What language/script is this?

Whilst rifling through another Dope thread, I came across this website: The Northern Strategy (A Nunavut Gov’t Website)

My question is that in some of the pages, there’s what I can only call “glyphs”. What are they? Are they Inuit or Nunavut writing?

Tripler
Enquiring minds want to know.

I’ve seen that script before in my travels up north, and I believe it is a modern, artificial script for Iqualit. Nunavut Boy should be able to clear this up post haste, as I’m sure he sees it every day.

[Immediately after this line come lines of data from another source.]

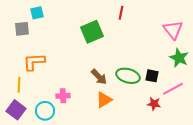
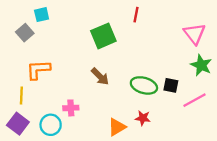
gray square: (22, 29) -> (25, 33), turned -35
brown arrow: (99, 77) -> (100, 76), moved
orange triangle: (104, 100) -> (117, 127), moved
red star: (154, 104) -> (143, 118), moved

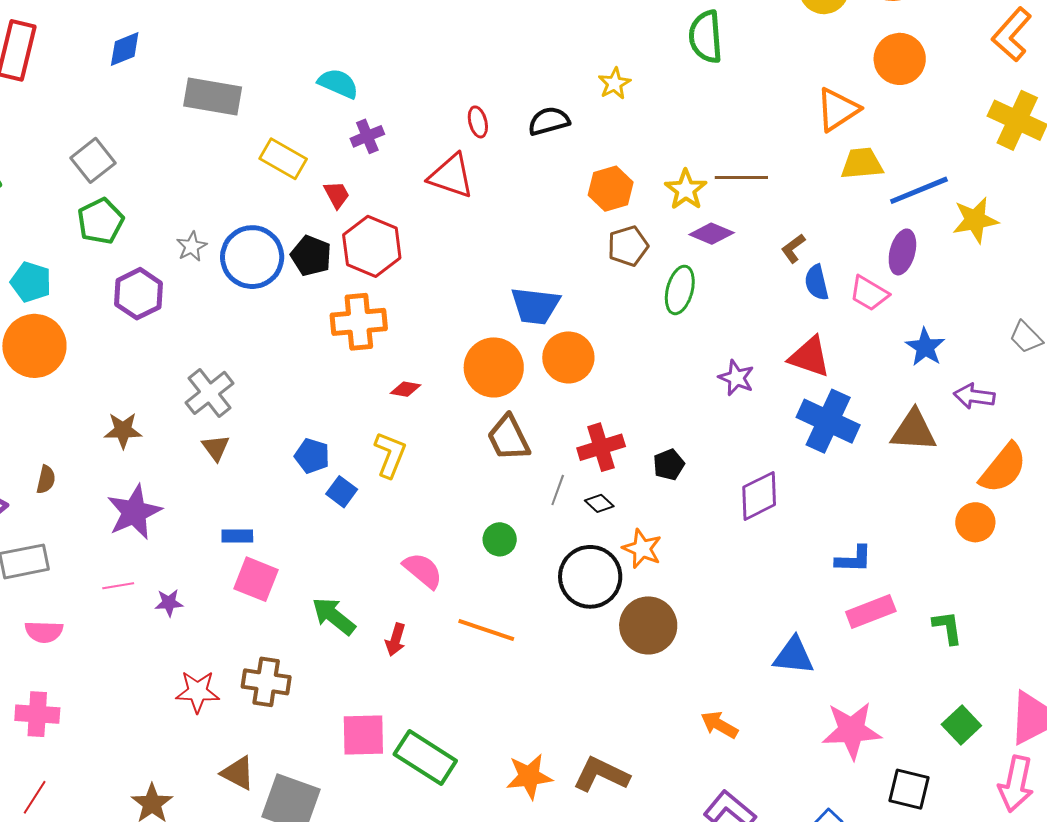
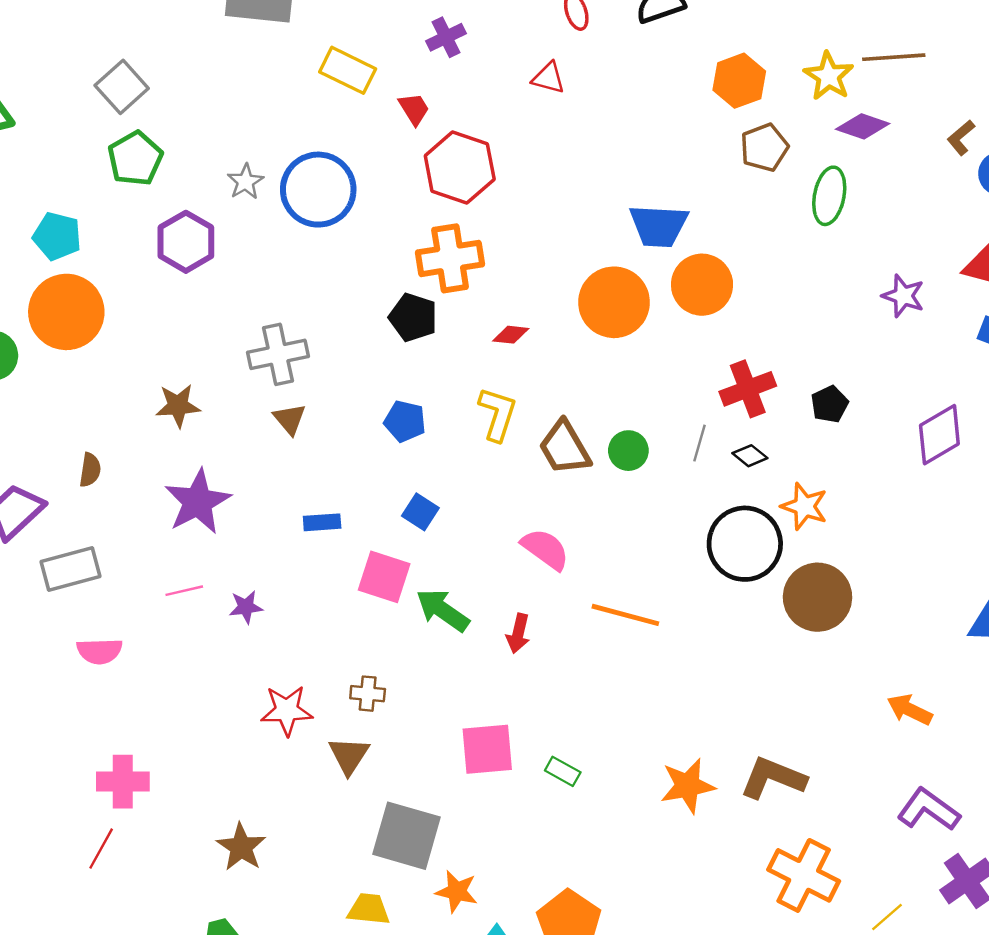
red triangle: (451, 176) -> (548, 78), size x0.6
black pentagon: (311, 256) -> (413, 317), moved
gray cross: (210, 393) -> (278, 354), turned 30
brown trapezoid: (509, 438) -> (565, 448), moved
blue square: (342, 492) -> (420, 512), moved
green circle: (500, 539) -> (628, 451), moved
pink square: (256, 579) -> (384, 577), moved
brown cross: (266, 682) -> (368, 694), size x0.6
pink cross: (37, 714) -> (123, 782), moved
green rectangle: (425, 758) -> (563, 771), size x0.5
brown triangle: (238, 773) -> (349, 755), moved, turned 39

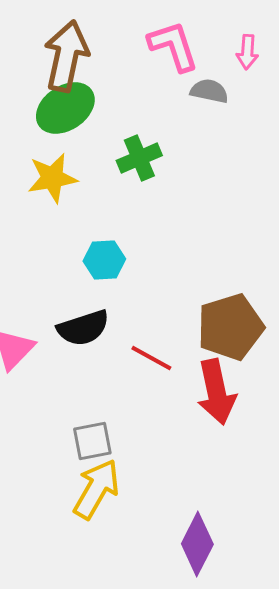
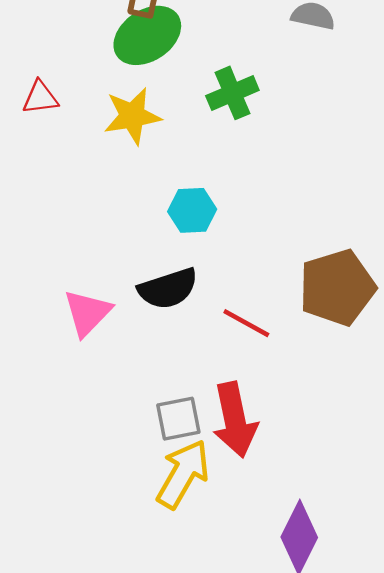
red arrow: (216, 392) -> (235, 420), moved

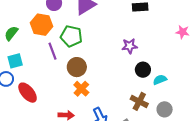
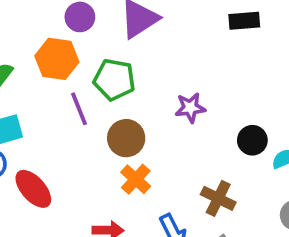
purple star: (130, 46) -> (190, 108), moved
brown cross: (139, 101) -> (218, 198), moved

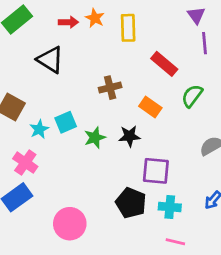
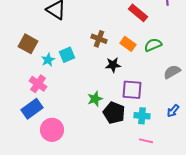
brown cross: (110, 88) -> (99, 39), moved, turned 35
green semicircle: (192, 96) -> (153, 45), moved, turned 30
green star: (95, 138) -> (95, 99), moved
pink circle: (70, 224) -> (52, 130), moved

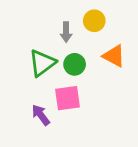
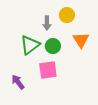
orange triangle: (114, 56) -> (81, 40), turned 30
purple arrow: (41, 115) -> (18, 82), moved

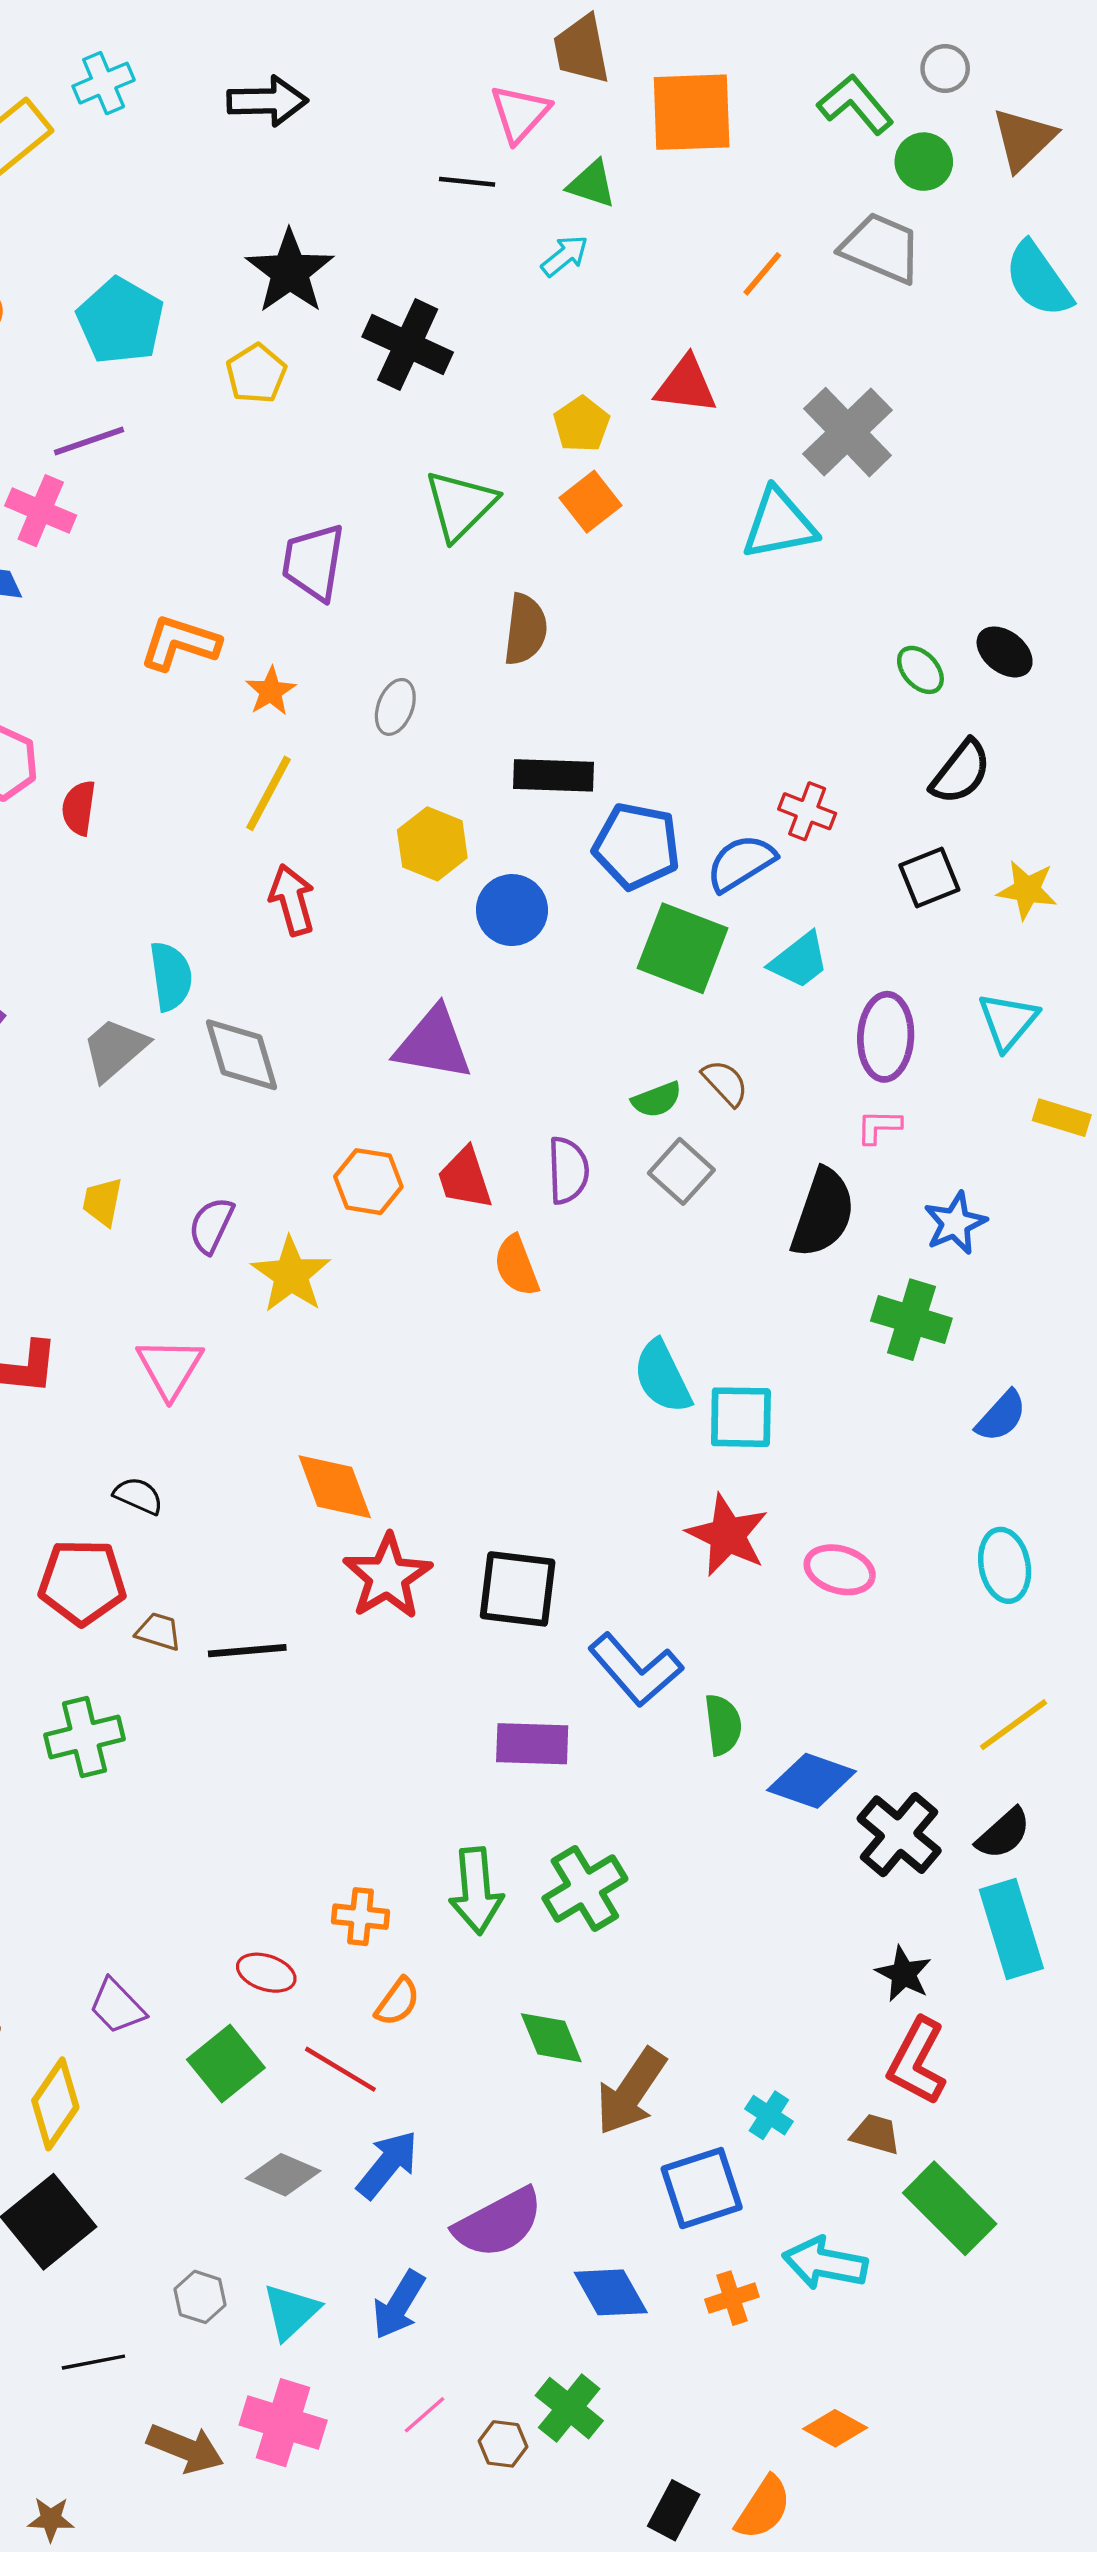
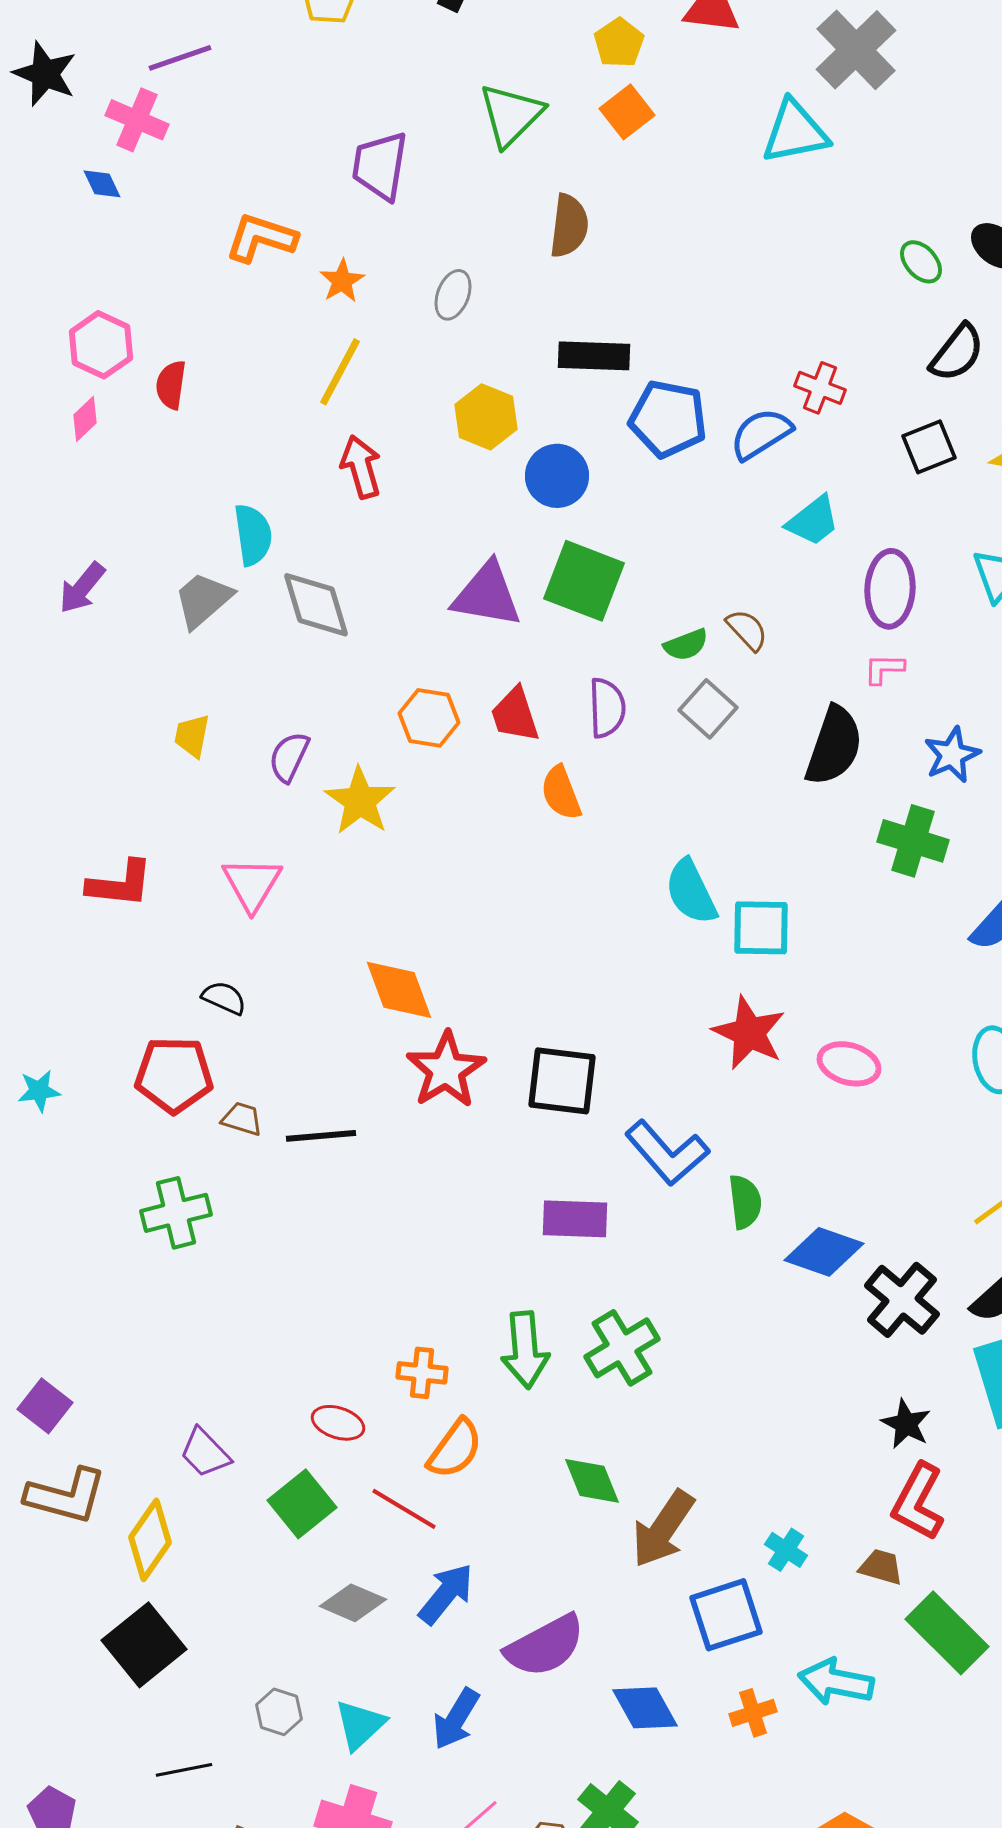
green square: (683, 948) -> (584, 581), moved
orange semicircle: (398, 2002) -> (455, 1449), size x1.4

Yo, NB, you up yet?

Vlad/Igor

If you look at the unicode charts, they are in the section called “Unified Canadian Aboriginal Syllabics”:

http://www.unicode.org/charts/PDF/U1400.pdf (note the PDF!)

The alternate text for the button to switch to that language is “Inuktitut”, to switch to English it is English and to switch to French it is Francais, so I would wager that Inuktitut is the name of the language.

That may be the official name, but the locals call them syllabics.

And here’s some information on the writing system itself. It’s used (in variously modified forms) to write Blackfoot, Ojibwe, Carrier, Slavey, Naskapi, and (Canadian) Inuktitut.

But why? Is there some reason Roman letters are not up to the tast of rendering Iqualit or Ninuktitut phonemes?

IANA Inuit linguist (what a surprise)…but on that PDF, the explanations below the chart suggest that it’s an attempt to comprehensively cover pronunciations, particularly where they differ between tribes. After all, different dictionaries are published for American and Real ( :stuck_out_tongue: ) English, despite being the same language - imagine if we wanted to codify the difference between Tomato and Tomato?!

Well, if you read the pages on omniglot, here’s why:

James Evans, a Wesleyan missionary working at Norway House in Hudson’s Bay, invented a syllabary for the Ojibwe language in about 1840. He had tried to produce a Latin-based orthography for Ojibwe, but eventually gave up and came up with a syllabary, based partly on Pitman shorthand.

Evans’ syllabary for Ojibwe consisted of just nine symbols, each of which could be written in four different orientations to indicate different vowels. This was sufficient to write Ojibwe, but Evans’ superiors were not keen on his invention and would not allow his to use it. He later adapted it to write Cree.